Scalability:Observability Team
Observability encompasses the technical elements responsible for metrics, logging, and tracing, along with the tools and processes that leverage these components.
Mission
Our mission is to deliver and maintain a world-class observability offering and frictionless operational experience for team members at GitLab.
Common Links
Team Members
The following people are members of the Scalability:Observability team:
The team is located all over the world in different timezones.
Technical principles, goals and responsibilities
Please see the Technical Blueprint for details on our principles and goals.
The following gives an overview of our scope and ownership.
- Monitoring fundamentals
- Metrics stack
- Logging stack
- Error budgets
- Ownership of concept and implementation
- Delivery of monthly error budget report
- Capacity planning
- Triage rotation for .com
- Operational aspects for GitLab Dedicated capacity planning
- Developing Tamland, the forecasting tool
- Capacity reporting for GitLab Dedicated
- Service Maturity model which covers GitLab.com’s production services.
- GitLab.com availability reporting: Provide underlying data and aggregate numbers
Indicators
The group is an owner of several performance indicators that roll up to the Infrastructure department indicators:
- Service Maturity model which covers GitLab.com’s production services.
- The forecasting project named Tamland which generates capacity warnings to prevent incidents.
These are combined to enable us to better prioritize team projects.

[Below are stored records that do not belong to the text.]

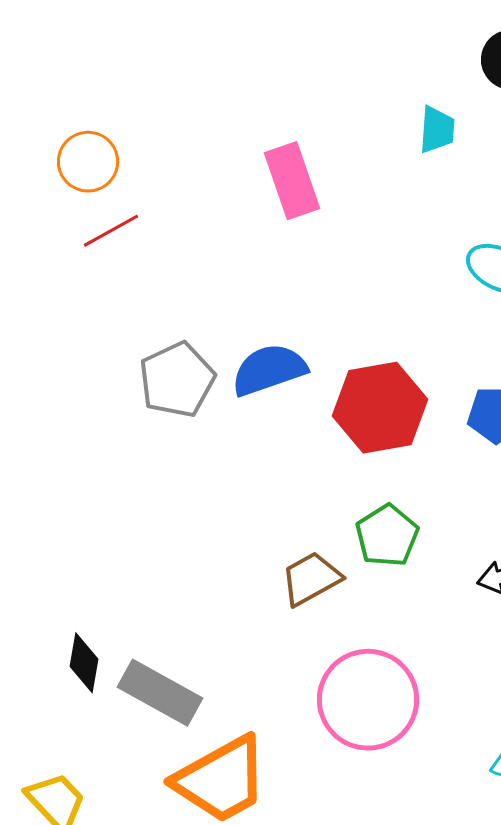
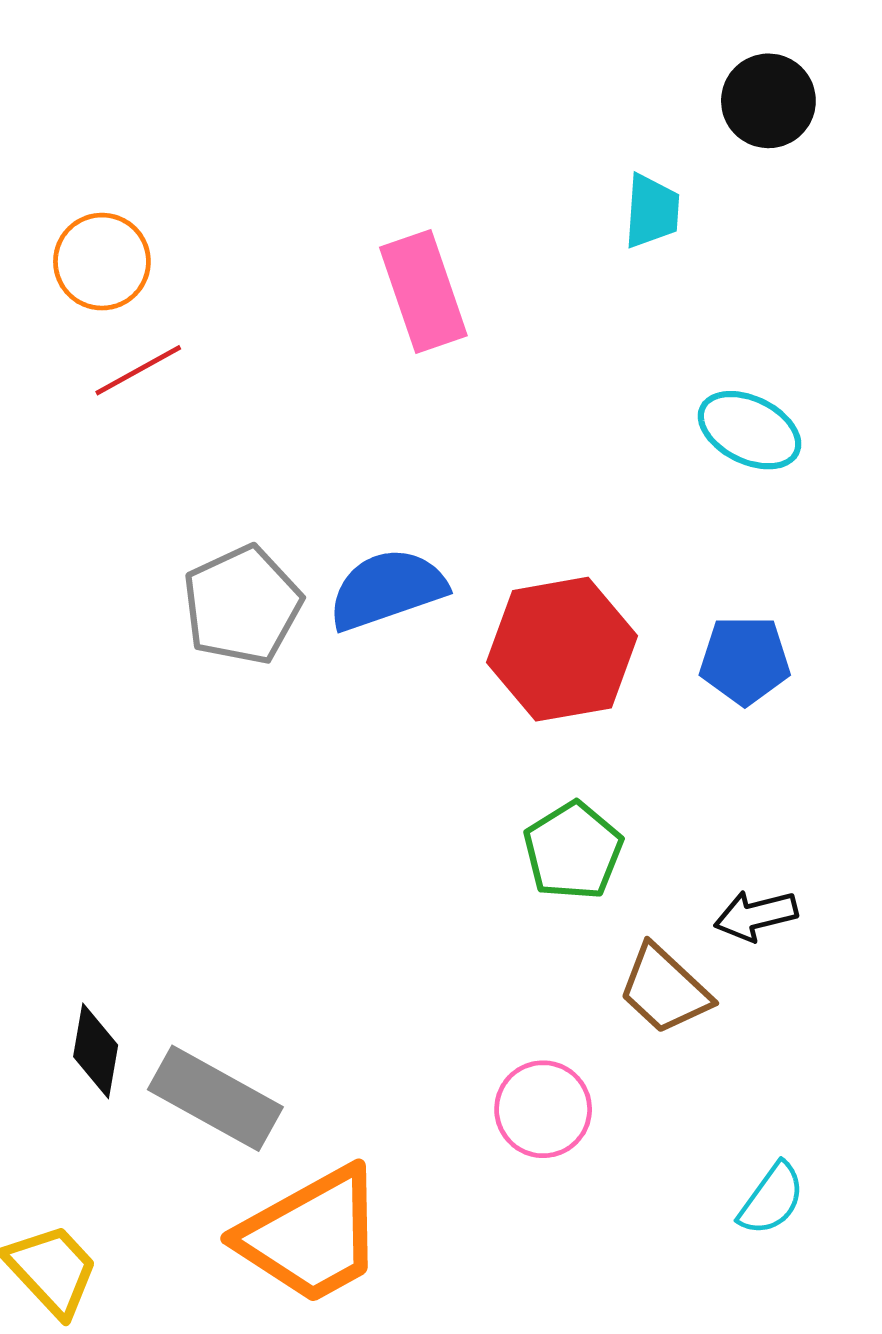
brown trapezoid: (311, 579) -> (664, 989), moved, turned -108
pink circle: (368, 700) -> (543, 1109), size x0.6

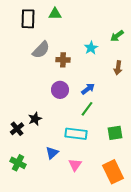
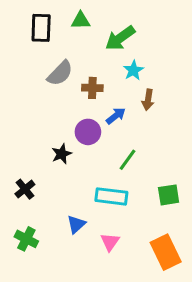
green arrow: (117, 36) -> (120, 38), moved, size x1.5
brown arrow: (118, 68) -> (148, 100), moved
blue arrow: (88, 89) -> (116, 116), moved
black star: (35, 119) -> (62, 154), moved

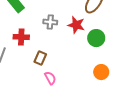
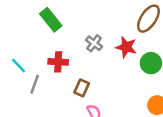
gray cross: (50, 22) -> (94, 43), turned 32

An overly simplified example of how these indicators might be used, in no particular order:
- Service Maturity - provides detail on how trustworthy the data we received from observability stack in relation to the service; the lower the level the more focus we need to improve the service observability
- Tamland reports - Provides a forecast for a specific service
Between these different signals, we have a relatively (im)precise view into the past, present and future to help us prioritise scaling needs for GitLab.com.
Provisioned Services
The team are responsible for provisioning access to the services listed below, as per the tech_stack.yml file.
- Kibana is accessed through Okta. Team members need to be in either of the following Okta groups:
gl-engineering
(entire Engineering department); okta-kibana-users
. The latter group is used to manage access for team members outside of Engineering on an ad-hoc basis (context). Team members should be (de)provisioned through an Access Request (example). If the access request is approved, the provisioner should add the user to this group, which will then automatically sync to its namesake group in Okta.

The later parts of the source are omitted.